WORK ORDER:
Beginning with the first line, return the material verbatim and without pictures.
☆ ☆ ☆
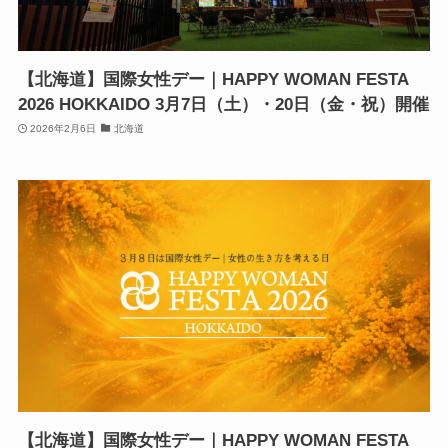
【北海道】国際女性デー｜HAPPY WOMAN FESTA
2026 HOKKAIDO 3月7日（土）・20日（金・祝）開催
2026年2月6日
北海道
【北海道】国際女性デー｜HAPPY WOMAN FESTA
☆ ☆ ☆
OUTPUT OF THE TASK:
【北海道】国際女性デー｜HAPPY WOMAN FESTA
2026 HOKKAIDO 3月7日（土）・20日（金・祝）開催
2026年2月6日
北海道
【北海道】国際女性デー｜HAPPY WOMAN FESTA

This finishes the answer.